The emergence of a multi-regional armed coalition seeking to replace Ethiopia's central government has historical parallels with the formation of the Ethiopian People's Revolutionary Democratic Front (EPRDF) during the final years of the Ethiopian Civil War. The EPRDF was established in 1989 around the TPLF and other ethnically based opposition movements before its forces advanced across Ethiopia and captured Addis Ababa on 28 May 1991, bringing about the fall of the Derg regime after President Mengistu Haile Mariam fled the country. The 2026 alliance similarly joins armed organizations drawn from several regions around a declared objective of replacing the incumbent government and establishing a transitional political order, although its members retain significant political, territorial and ideological differences.

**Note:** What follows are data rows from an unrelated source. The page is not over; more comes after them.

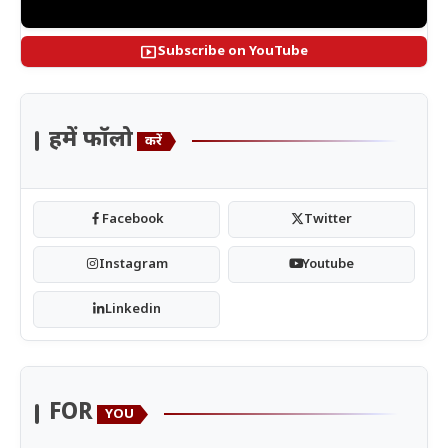
smart_display
Subscribe on YouTube
हमें फॉलो
करें
Facebook
Twitter
Instagram
Youtube
Linkedin
FOR
YOU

On the night of 22 to 23 September, Tigrayan forces reportedly took control of the Alula Aba Nega Airport in Mekelle from federal police, according to local sources cited by Reuters. Ethiopian Airlines suspended its flights to Mekelle, as well as to Shire and Axum, citing the situation in the Tigray Region. Getachew Reda, a cabinet minister and adviser to Ethiopia's prime minister, condemned the TPLF's actions, describing the attacks as "heartbreaking".